AMPA receptor-mediated EPSCs exhibited a linear current-voltage I-V relationship in WT neurons (Fig. 6B, B’), indicating no inward rectification and consistent with the high GluA2 expression in CA1 PCs [33, 36] In Cdkl5−/y rats this linear relationship was maintained and did not differ to that observed in WT rats (Fig. 6B, B’; F(1,143) = 2.3, p = 0.13, Sum-of-least squares F-test). To test whether there was a difference in reversal potential between genotypes, we fitted the individual I/Vs for each recording to obtain a mean reversal potential for WT and Cdkl5−/y CA1 neurons. The mean reversal potentials were not significantly different between genotypes (WT: 5.93 ± 2.04 mV, Cdkl5-/y: 1.67 ± 2.87 mV; T=1.19, df=19, p=0.25, Two Tailed T test).
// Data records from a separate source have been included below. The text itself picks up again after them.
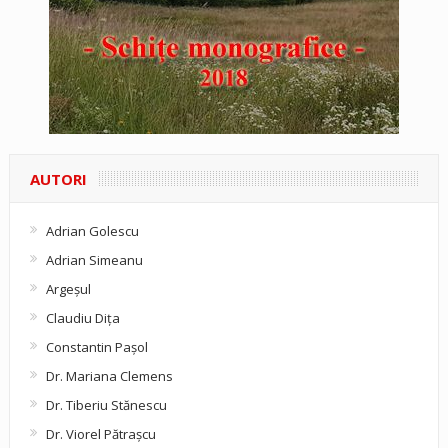
AUTORI
Adrian Golescu
Adrian Simeanu
Argeşul
Claudiu Diţa
Constantin Pașol
Dr. Mariana Clemens
Dr. Tiberiu Stănescu
Dr. Viorel Pătraşcu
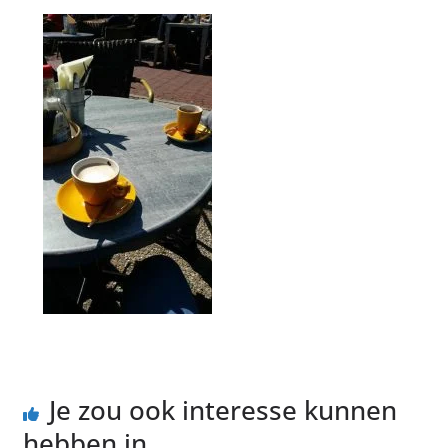
Je zou ook interesse kunnen
hebben in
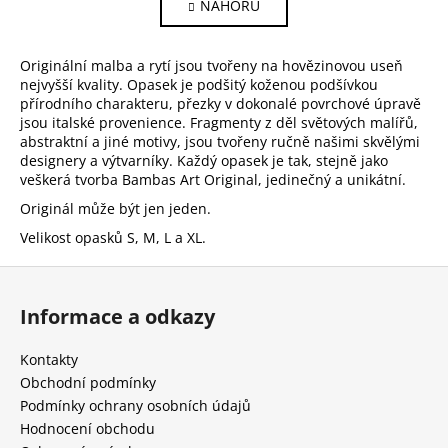
NAHORU
l
n
k
á
o
d
Originální malba a rytí jsou tvořeny na hovězinovou useň
v
a
nejvyšší kvality. Opasek je podšitý koženou podšívkou
á
c
přírodního charakteru, přezky v dokonalé povrchové úpravě
n
í
jsou italské provenience. Fragmenty z děl světových malířů,
í
p
abstraktní a jiné motivy, jsou tvořeny ručně našimi skvělými
r
designery a výtvarníky. Každý opasek je tak, stejně jako
veškerá tvorba Bambas Art Original, jedinečný a unikátní.
v
k
Originál může být jen jeden.
y
Velikost opasků S, M, L a XL.
v
ý
Z
p
á
Informace a odkazy
i
p
s
a
u
Kontakty
t
Obchodní podmínky
í
Podmínky ochrany osobních údajů
Hodnocení obchodu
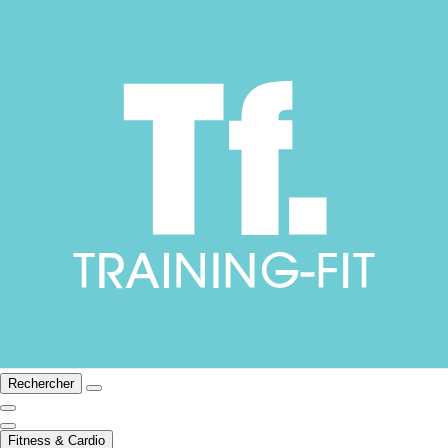
Rechercher
Fitness & Cardio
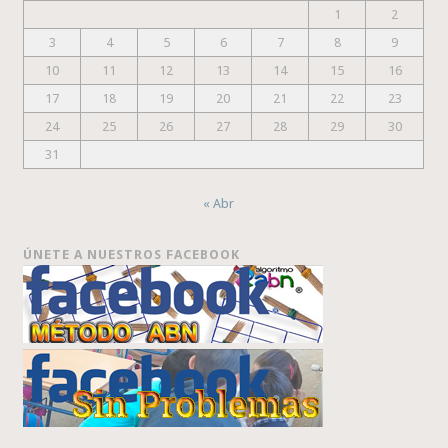
1
2
3
4
5
6
7
8
9
10
11
12
13
14
15
16
17
18
19
20
21
22
23
24
25
26
27
28
29
30
31
« Abr
ÚNETE A NUESTROS FACEBOOK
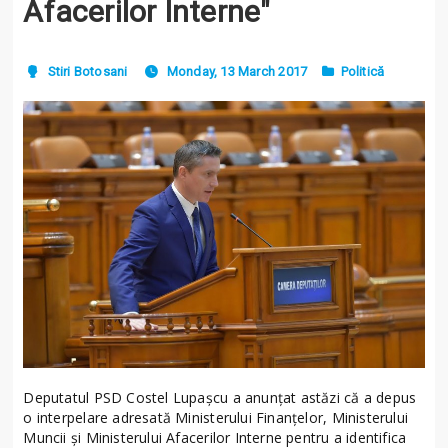
Afacerilor Interne"
Stiri Botosani
Monday, 13 March 2017
Politică
Deputatul PSD Costel Lupașcu a anunțat astăzi că a depus
o interpelare adresată Ministerului Finanțelor, Ministerului
Muncii și Ministerului Afacerilor Interne pentru a identifica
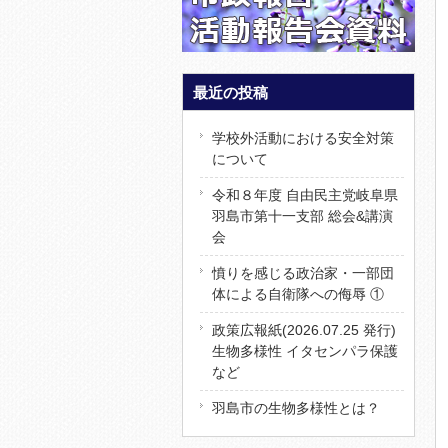
最近の投稿
学校外活動における安全対策
について
令和８年度 自由民主党岐阜県
羽島市第十一支部 総会&講演
会
憤りを感じる政治家・一部団
体による自衛隊への侮辱 ①
政策広報紙(2026.07.25 発行)
生物多様性 イタセンパラ保護
など
羽島市の生物多様性とは？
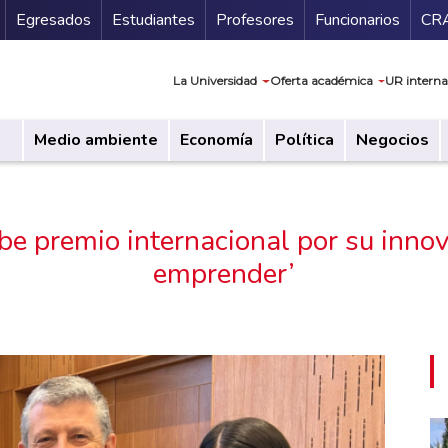
Secundario
Gu
Egresados
Estudiantes
Profesores
Funcionarios
CR
Navegación prin
La Universidad
Oferta académica
UR interna
Medio ambiente
Economía
Política
Negocios
be premio internacional por su inno
emprender’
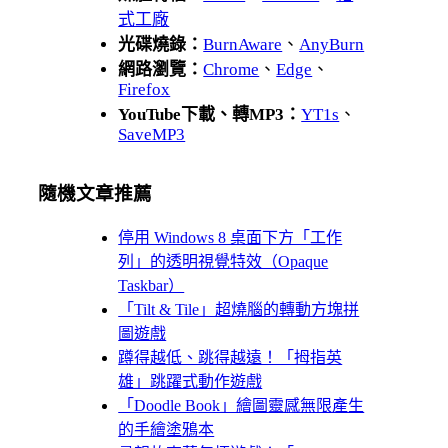
式工廠
光碟燒錄：
BurnAware
、
AnyBurn
網路瀏覽：
Chrome
、
Edge
、
Firefox
YouTube下載、轉MP3：
YT1s
、
SaveMP3
隨機文章推薦
停用 Windows 8 桌面下方「工作
列」的透明視覺特效（Opaque
Taskbar）
「Tilt & Tile」超燒腦的轉動方塊拼
圖遊戲
蹲得越低、跳得越遠！「拇指英
雄」跳躍式動作遊戲
「Doodle Book」繪圖靈感無限產生
的手繪塗鴉本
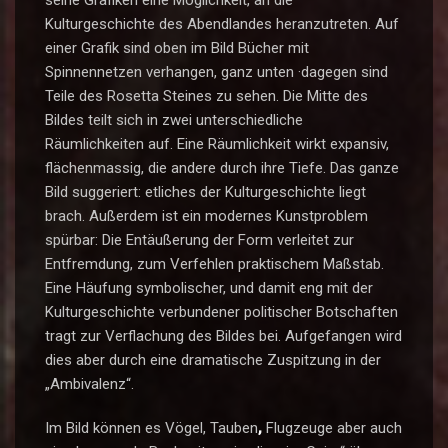
seine Grafiken eine Möglichkeit, an die
Kulturgeschichte des Abendlandes heranzutreten. Auf
einer Grafik sind oben im Bild Bücher mit
Spinnennetzen verhangen, ganz unten ·dagegen sind
Teile des Rosetta Steines zu sehen. Die Mitte des
Bildes teilt sich in zwei unterschiedliche
Räumlichkeiten auf. Eine Räumlichkeit wirkt expansiv,
flächenmassig, die andere durch ihre Tiefe. Das ganze
Bild suggeriert: etliches der Kulturgeschichte liegt
brach. Außerdem ist ein modernes Kunstproblem
spürbar: Die Entäußerung der Form verleitet zur
Entfremdung, zum Verfehlen praktischem Maßstab.
Eine Häufung symbolischer, und damit eng mit der
Kulturgeschichte verbundener politischer Botschaften
tragt zur Verflachung des Bildes bei. Aufgefangen wird
dies aber durch eine dramatische Zuspitzung in der
„Ambivalenz“.
Im Bild können es Vögel, Tauben
,
Flugzeuge aber auch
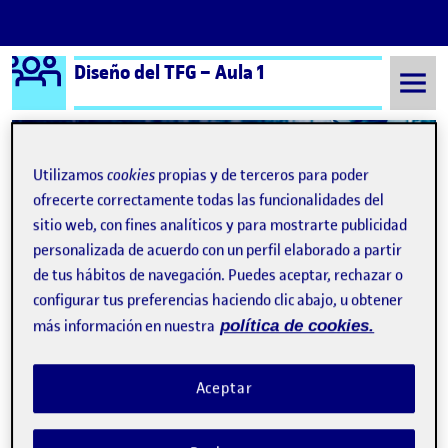
Logo Ágora
Diseño del TFG – Aula 1
Saltar al contenido
Utilizamos
cookies
propias y de terceros para poder
Semestre 20242 - Aula 1
Entrega de la actividad R1
ofrecerte correctamente todas las funcionalidades del
sitio web, con fines analíticos y para mostrarte publicidad
Entrega de la actividad R1
personalizada de acuerdo con un perfil elaborado a partir
de tus hábitos de navegación. Puedes aceptar, rechazar o
configurar tus preferencias haciendo clic abajo, u obtener
Podcast reto 1
Publicado por
más información en nuestra
política de cookies.
Publicado por
Jens Gerl
Visibilidad:
Fecha de publicación
en Podcast reto 1
Pública
-
12 Mar 2025
-
1 comentario
Hola a todos ¡, Aquí está mi podcast Un saludo Entrega de la
Aceptar
actividad R1 …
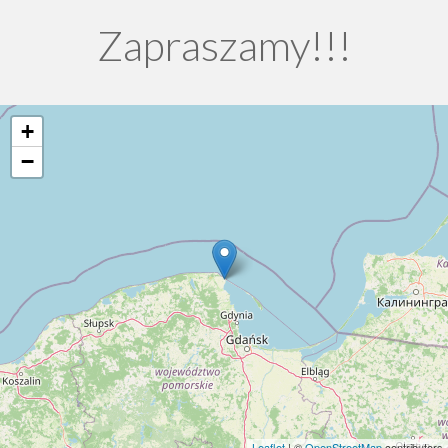
Zapraszamy!!!
+
−
Leaflet
| ©
OpenStreetMap
contributors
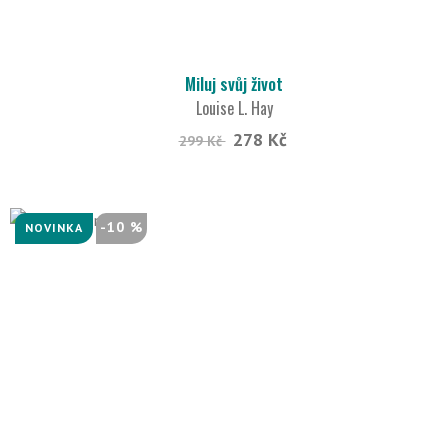
Miluj svůj život
Louise L. Hay
278 Kč
299 Kč
-10 %
NOVINKA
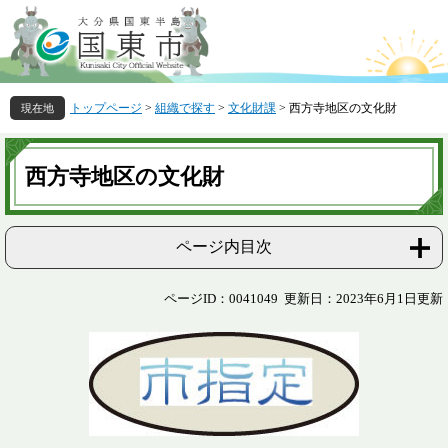
ペ
メ
ー
ニ
ジ
ュ
の
ー
先
を
トップページ
>
組織で探す
>
文化財課
>
西方寺地区の文化財
頭
飛
で
ば
本
す
し
文
西方寺地区の文化財
。
て
本
文
へ
ページ内目次
ページID：0041049
更新日：2023年6月1日更新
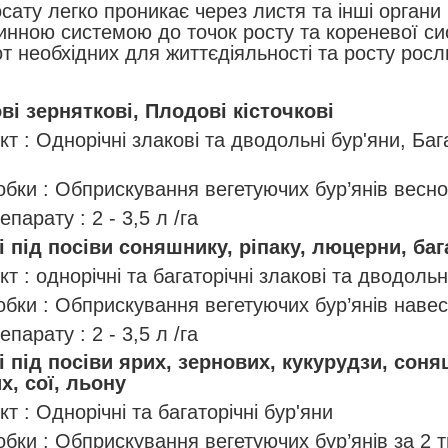
осату легко проникає через листя та інші органи
инною системою до точок росту та кореневої си
т необхідних для життєдіяльності та росту росл
і зерняткові, Плодові кісточкові
т : Однорічні злакові та дводольні бур'яни, Бага
и
обки : Обприскування вегетуючих бур’янів весно
парату : 2 - 3,5 л /га
 під посіви соняшнику, ріпаку, люцерни, баг
т : однорічні та багаторічні злакові та дводольн
обки : Обприскування вегетуючих бур’янів навес
парату : 2 - 3,5 л /га
 під посіви ярих, зернових, кукурудзи, сон
х, сої, льону
т : Однорічні та багаторічні бур'яни
обки : Обприскування вегетуючих бур’янів за 2 т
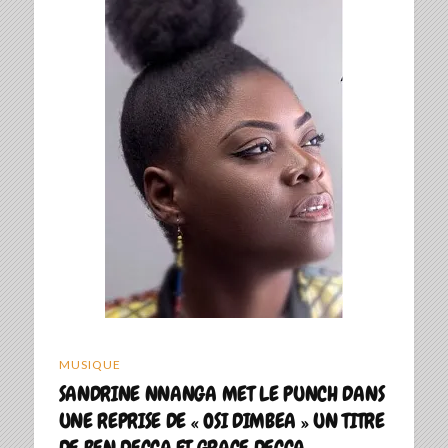
MUSIQUE
SANDRINE NNANGA MET LE PUNCH DANS
UNE REPRISE DE « OSI DIMBEA » UN TITRE
DE BEN DECCA FT GRACE DECCA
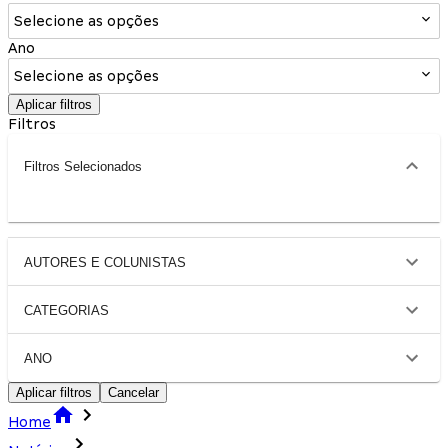
Selecione as opções
Ano
Selecione as opções
Aplicar filtros
Filtros
Filtros Selecionados
AUTORES E COLUNISTAS
CATEGORIAS
ANO
Aplicar filtros
Cancelar
Home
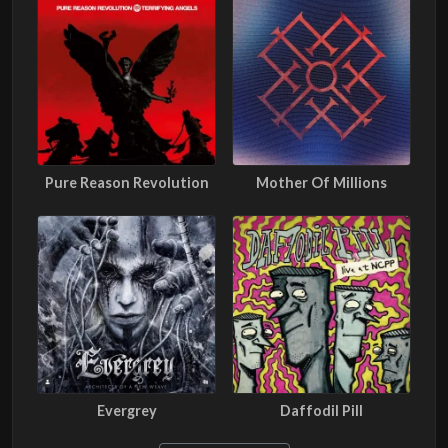
Pure Reason Revolution
Mother Of Millions
Evergrey
Daffodil Pill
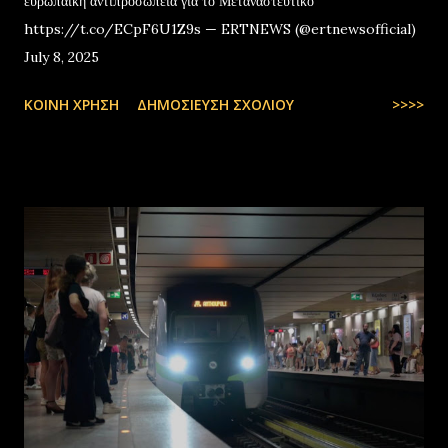
ευρωπαϊκή αντιπροσωπεία για το Μεταναστευτικό
https://t.co/ECpF6U1Z9s — ERTNEWS (@ertnewsofficial)
July 8, 2025
ΚΟΙΝΉ ΧΡΉΣΗ
ΔΗΜΟΣΊΕΥΣΗ ΣΧΟΛΊΟΥ
>>>>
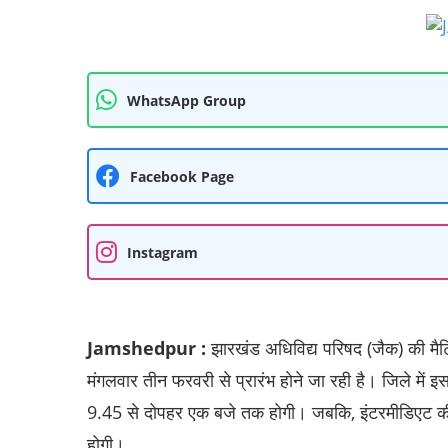
WhatsApp Group
Facebook Page
Instagram
Jamshedpur :
झारखंड अधिविद्य परिषद (जैक) की मैट्
मंगलवार तीन फरवरी से प्रारंभ हाेने जा रही है। जिले में इ
9.45 से‎ दोपहर एक बजे तक होगी। जबकि, इंटरमीडिएट की पर
‎होगी।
The rectification index, obtained by subtracting EPSC amplitude at 0 mV from EPSC amplitude at the holding potentials of -80 mV and + 40 mV and dividing these two values, was also unchanged in the absence of CDKL5 (Fig. 6C, C’, WT: 2.13 ± 0.13, Cdkl5−/y: 1.98 ± 0.17, p = 0.32 LMM). Using our method, a rectification index of 2 indicates the absence of rectification. Together these data suggest that NMDA receptor and AMPA receptor-mediated synaptic transmission are not affected in Cdkl5−/y rats and therefore alterations to NMDA receptor and AMPA receptor populations are unlikely to contribute to the enhanced LTP observed in the rat model of CDD.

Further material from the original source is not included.